Fireman’s personality was raw, unfiltered, and deeply New York. When W42ST editor Ruth Walker opened their interview by asking his age, he fired back: “What? Are you kidding me? How old are you, baby? How much money do you have in the bank? When did you have sex last? Who did you vote for?” Even in his late 80s, people guessed he was twenty years younger. Now we know: 93.
Behind the bravado, he cared deeply about legacy. He collected works by Warhol, Bacon, Schnabel, and Leroy Neiman — the last of whom once told him, “Five hundred years from now, somebody’s going to remember me for my art. Who’s going to remember you?” That challenge pushed Fireman back to sculpting. “At least if I make sculpture, maybe someone will remember me.”
He adored Broadway and Broadway adored him, but he resisted name-dropping for fear of leaving anyone out. “If I mention three, four, five… it sounds like bragging,” he said. “And I’ll leave people out — my friend Jerry Frankel or Roy Furman or Jeffrey Seller… or, my God! I’ll leave out Shirley Shapiro and she’ll hate me!” So instead, he’d throw his hands wide and declare: “The cast. The backstage guys. Everybody’s invited! I love you all!”
Shelly Fireman with then Broadway League President Charlotte St Martin in 2021. Photo: Phil O’Brien
Fireman’s story was classically New York. Born in the Bronx, raised “not poor — broke,” he grew up eating well thanks to his European-trained aunts. There was fruit before every meal, dinner together every night and a belief that hospitality was an art form. Those lessons became the DNA of his restaurants: generous but disciplined, playful but precise, theatrical yet deeply human.
He attributed his success not to luck but to relentless work. “It’s hard work, a lot of studying, a lot of schlepping around, a lot of eating, a lot of stealing from others, a lot of teamwork — you can’t do this by yourself.” When pressed for his formula, he grinned: “If I told you, you’d have to pay me for it.”

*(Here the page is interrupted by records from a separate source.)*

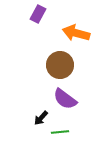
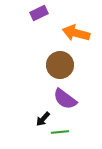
purple rectangle: moved 1 px right, 1 px up; rotated 36 degrees clockwise
black arrow: moved 2 px right, 1 px down
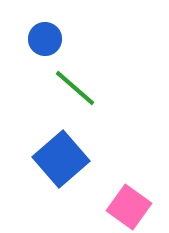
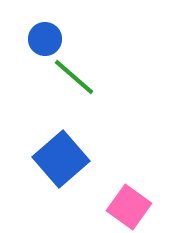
green line: moved 1 px left, 11 px up
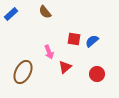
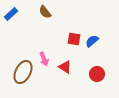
pink arrow: moved 5 px left, 7 px down
red triangle: rotated 48 degrees counterclockwise
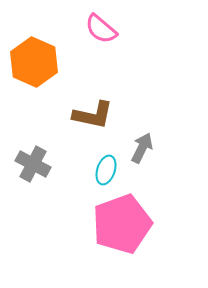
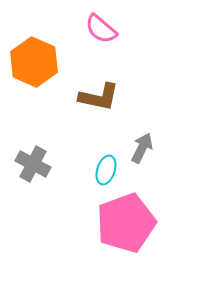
brown L-shape: moved 6 px right, 18 px up
pink pentagon: moved 4 px right, 1 px up
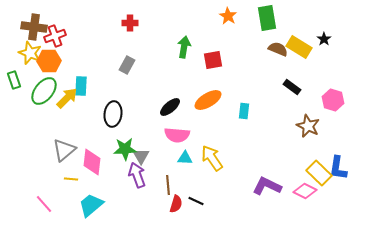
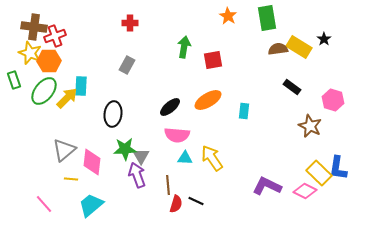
brown semicircle at (278, 49): rotated 30 degrees counterclockwise
brown star at (308, 126): moved 2 px right
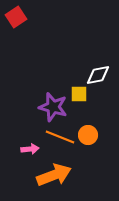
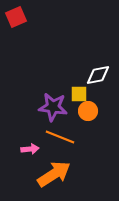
red square: rotated 10 degrees clockwise
purple star: rotated 8 degrees counterclockwise
orange circle: moved 24 px up
orange arrow: moved 1 px up; rotated 12 degrees counterclockwise
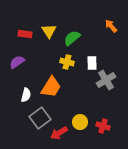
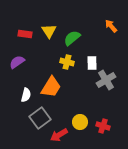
red arrow: moved 2 px down
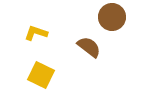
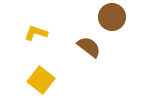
yellow square: moved 5 px down; rotated 12 degrees clockwise
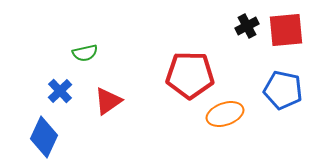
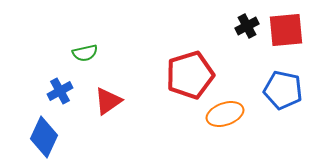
red pentagon: rotated 18 degrees counterclockwise
blue cross: rotated 15 degrees clockwise
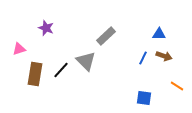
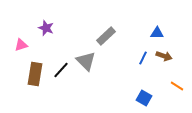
blue triangle: moved 2 px left, 1 px up
pink triangle: moved 2 px right, 4 px up
blue square: rotated 21 degrees clockwise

In the end, his legacy is clear. He built some of New York’s most enduring restaurants, created dining rooms that felt like living rooms for Broadway, and sculpted art as bold as his personality. He made people feel seen, famous, fed and loved. He lived loudly, laughed often, and never pretended to be anyone but Shelly Fireman.
Shelly Fireman — restaurateur and sculptor. Photo: Nacho Guevara
“Who the fuck’s going to remember me?” he once asked. New York will. Broadway will. Every producer, every busboy, every guest who lingered too long at his table will. His bronzes will stand. His restaurants will thrive. And his stories will be told.